**WHAT YOU ARE ASKED TO DO**
Your answer must be an exact copy of the entries below, with no pictures in it.

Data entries
- Opening Delimiter -
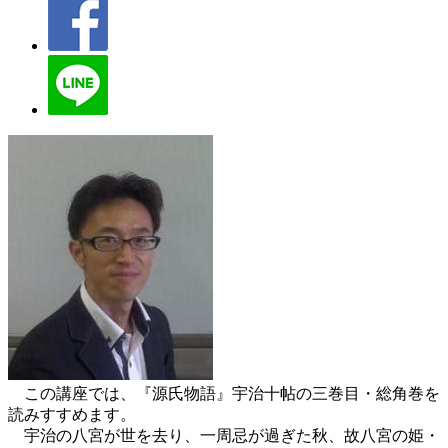
この講座では、『源氏物語』宇治十帖の三巻目・総角巻を
読みすすめます。
宇治の八宮が世を去り、一周忌が過ぎた秋、故八宮の姫・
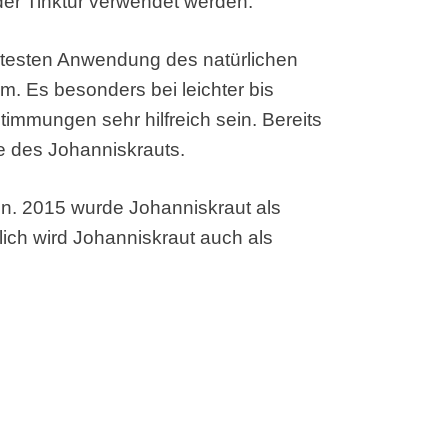
der Tinktur verwendet werden.
ntesten Anwendung des natürlichen
vum. Es besonders bei leichter bis
timmungen sehr hilfreich sein. Bereits
te des Johanniskrauts.
in. 2015 wurde Johanniskraut als
ich wird Johanniskraut auch als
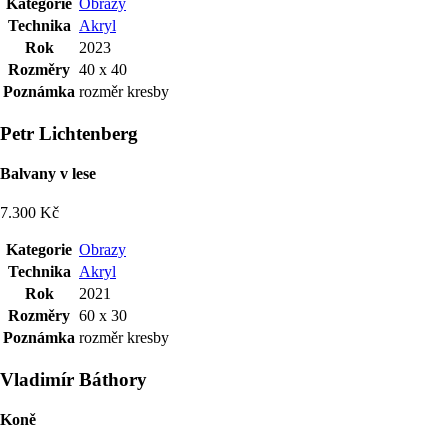
Kategorie
Obrazy
Technika
Akryl
Rok
2023
Rozměry
40 x 40
Poznámka
rozměr kresby
Petr Lichtenberg
Balvany v lese
7.300 Kč
Kategorie
Obrazy
Technika
Akryl
Rok
2021
Rozměry
60 x 30
Poznámka
rozměr kresby
Vladimír Báthory
Koně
- Closing Delimiter -
**TASK SOLUTION**
この講座では、『源氏物語』宇治十帖の三巻目・総角巻を
読みすすめます。
宇治の八宮が世を去り、一周忌が過ぎた秋、故八宮の姫・
der Tinktur verwendet werden.
ntesten Anwendung des natürlichen
vum. Es besonders bei leichter bis
timmungen sehr hilfreich sein. Bereits
te des Johanniskrauts.
in. 2015 wurde Johanniskraut als
ich wird Johanniskraut auch als
Kategorie
Obrazy
Technika
Akryl
Rok
2023
Rozměry
40 x 40
Poznámka
rozměr kresby
Petr Lichtenberg
Balvany v lese
7.300 Kč
Kategorie
Obrazy
Technika
Akryl
Rok
2021
Rozměry
60 x 30
Poznámka
rozměr kresby
Vladimír Báthory
Koně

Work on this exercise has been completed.